Our CEO, Jessica Cruz, has an op-ed in Capitol Weekly, Exercise Key to Fight COVID-19’s Toll on Mental, Behavioral Health.
The coronavirus pandemic is taking a toll on public health, a toll that extends well beyond those who have been infected by the virus.
Nearly all of us have experienced or witnessed the effects: increased stress, heightened anxiety, at least a bit of depression. These conditions are to be expected given the isolation and disruption of our daily lives.
These are conditions to be expected – but not to be ignored.
A survey conducted for the Centers for Disease Control in late June found that 40 percent of U.S. adults reported at least one adverse mental or behavioral health condition related to the pandemic, including anxiety or depressive disorders, substance abuse to cope with stress, and even suicide ideation.
Three or more periods of movement per week of aerobic exercise or resistance training for 45- to 60-minutes each can effectively treat depression, even chronic depression.
As we continue to confront the threat to our physical health posed by this new contagion, we must simultaneously acknowledge and confront the severe mental health threat associated with living in the time of COVID-19.
Public policy during these challenging times must seek to limit the spread of this highly contagious disease, but it must also address the pandemic’s profound effects on mental health.

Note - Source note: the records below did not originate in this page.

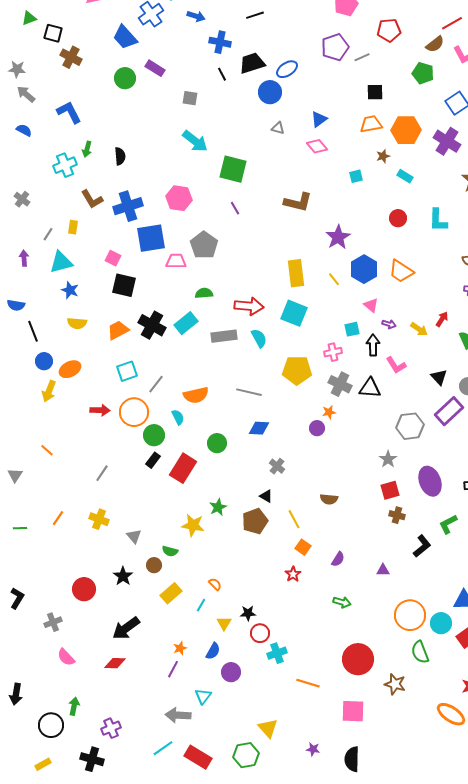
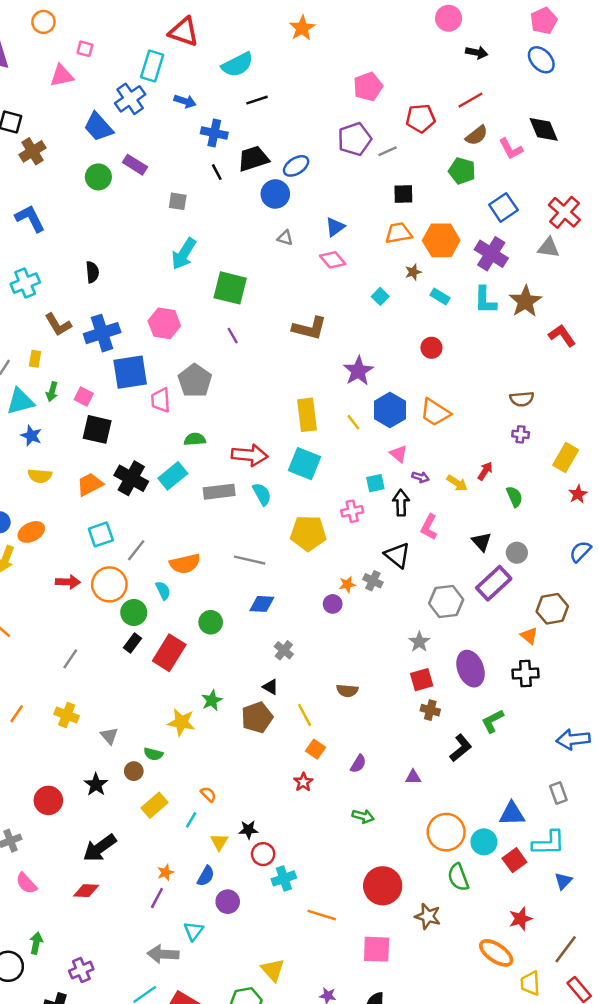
red line: (452, 23) -> (471, 100), moved
brown cross: (71, 57) -> (32, 151), turned 30
cyan arrow: (195, 141) -> (184, 254), turned 84
green arrow: (87, 149) -> (52, 392), moved
cyan square: (356, 176) -> (380, 296), turned -32
cyan L-shape: (438, 220) -> (485, 300), moved
pink trapezoid: (176, 261) -> (161, 400), turned -95
pink L-shape: (396, 365) -> (429, 527), turned 60
gray cross: (340, 384) -> (373, 581), moved, size x0.7
black triangle: (370, 388) -> (397, 555), turned 35

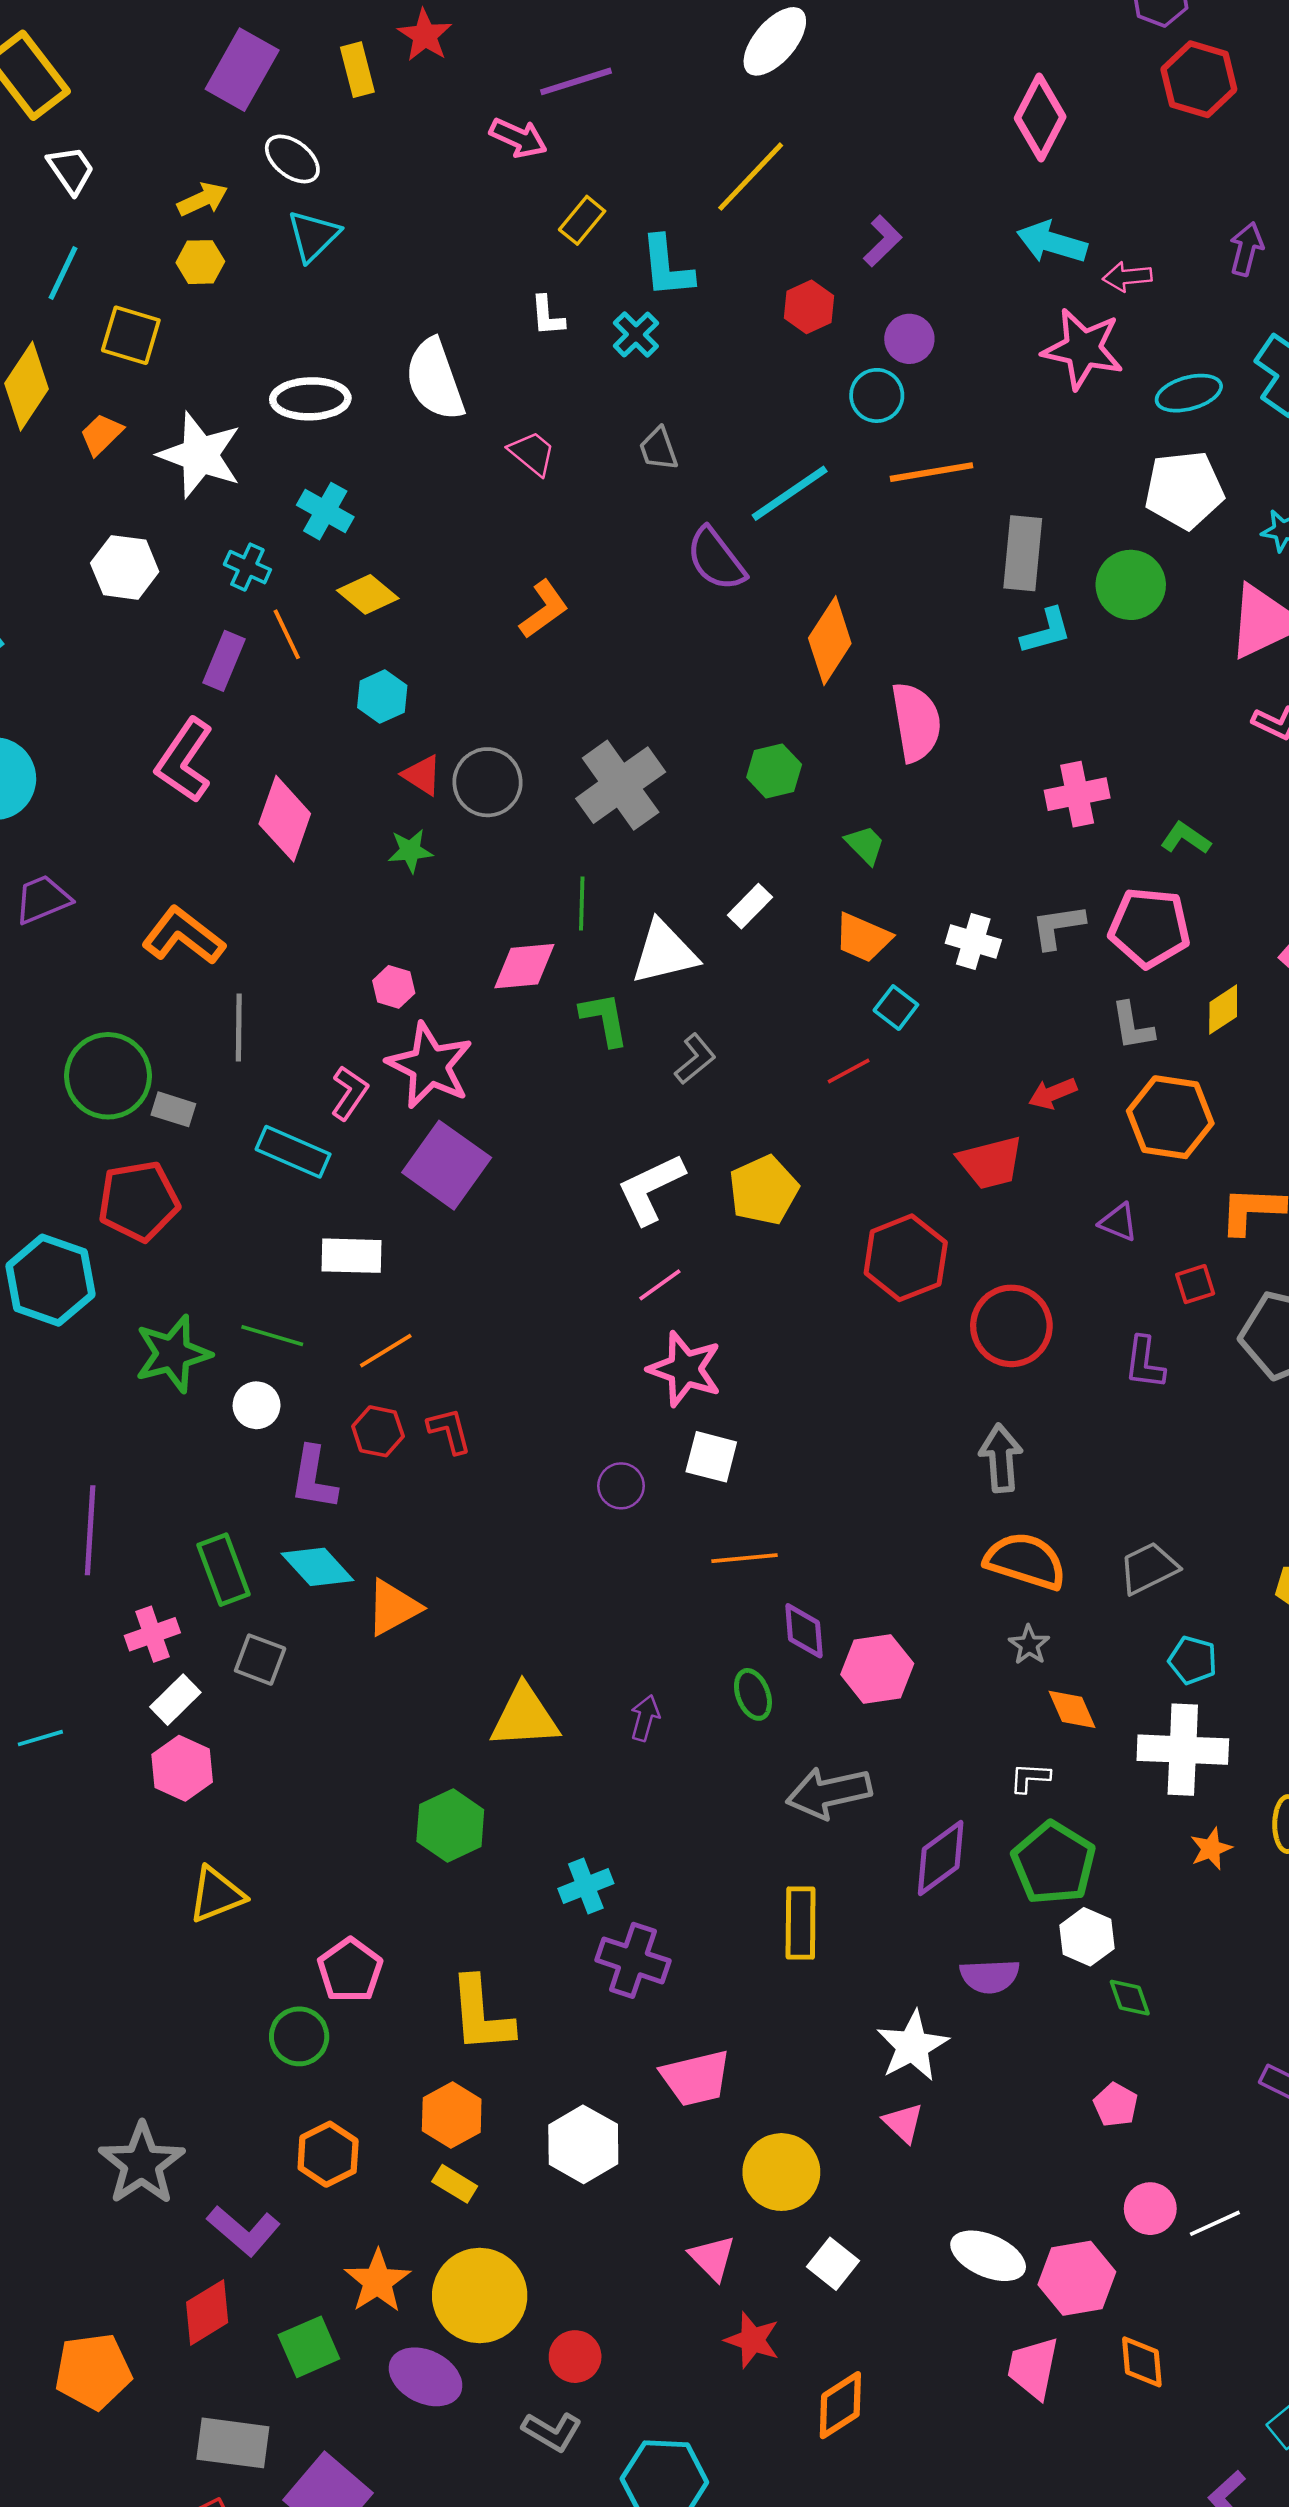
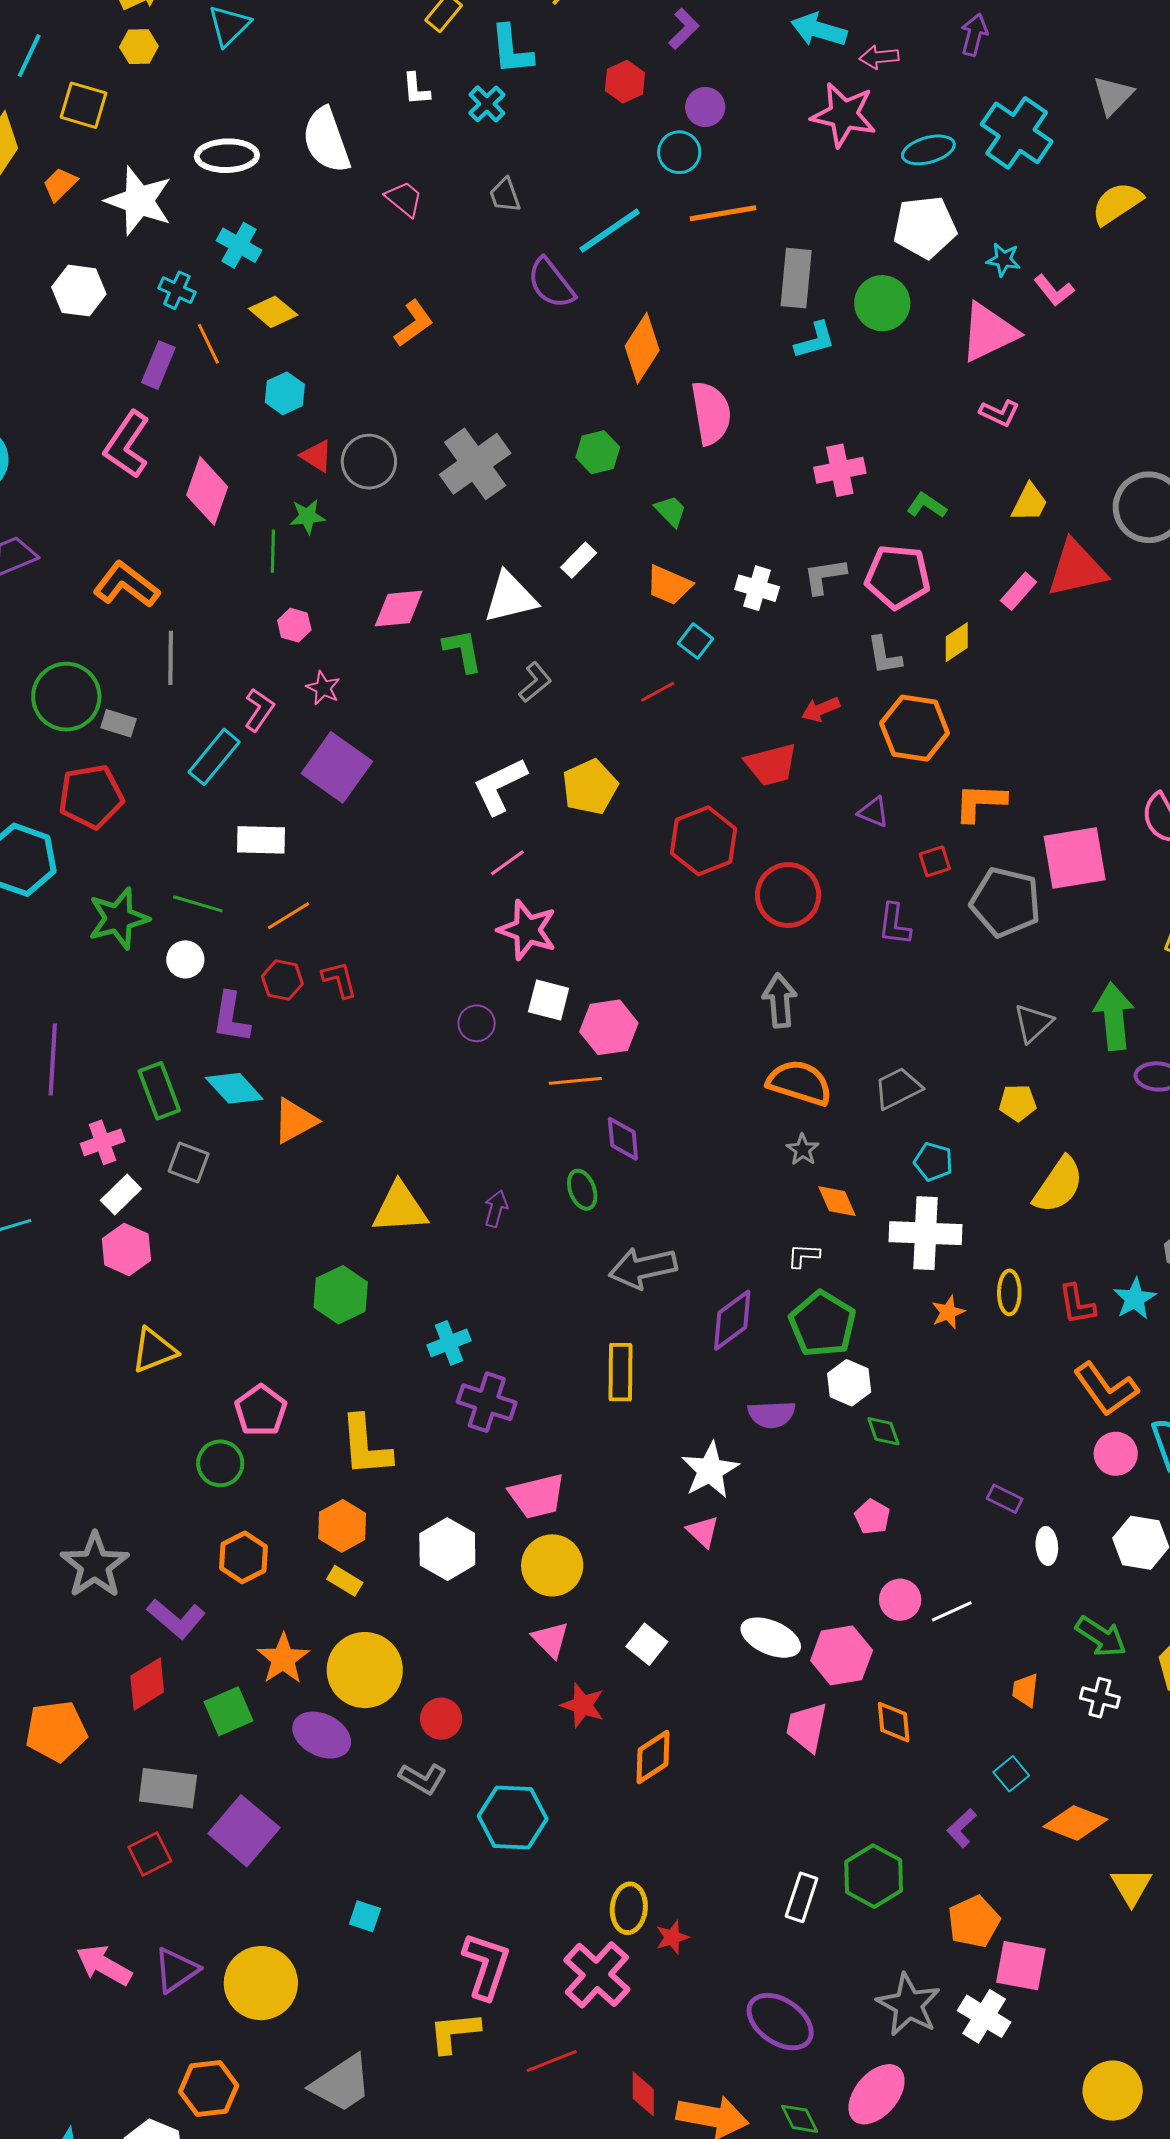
green line: (582, 903) -> (273, 551), moved
pink star: (430, 1066) -> (323, 688), size x0.5
cyan rectangle: (293, 1152) -> (214, 757), turned -74
pink hexagon: (877, 1669) -> (609, 1027), moved
yellow circle: (781, 2172) -> (552, 1565), moved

It is well established that physical activity, fitness, is essential to maintain good mental health, and that a regimen of exercise is an effective treatment for a range of mental illnesses including mild to moderate depression.
The reason is that exercise triggers an array of biological events that produce myriad health benefits – for your heart and muscles, to be sure, but also for your brain.
Low-intensity exercise, regularly repeated, spurs the release of certain proteins that cause nerve cells to grow and make new connections in the area of the brain, called the hippocampus, that helps regulate mood. The improved brain function simply makes people feel better.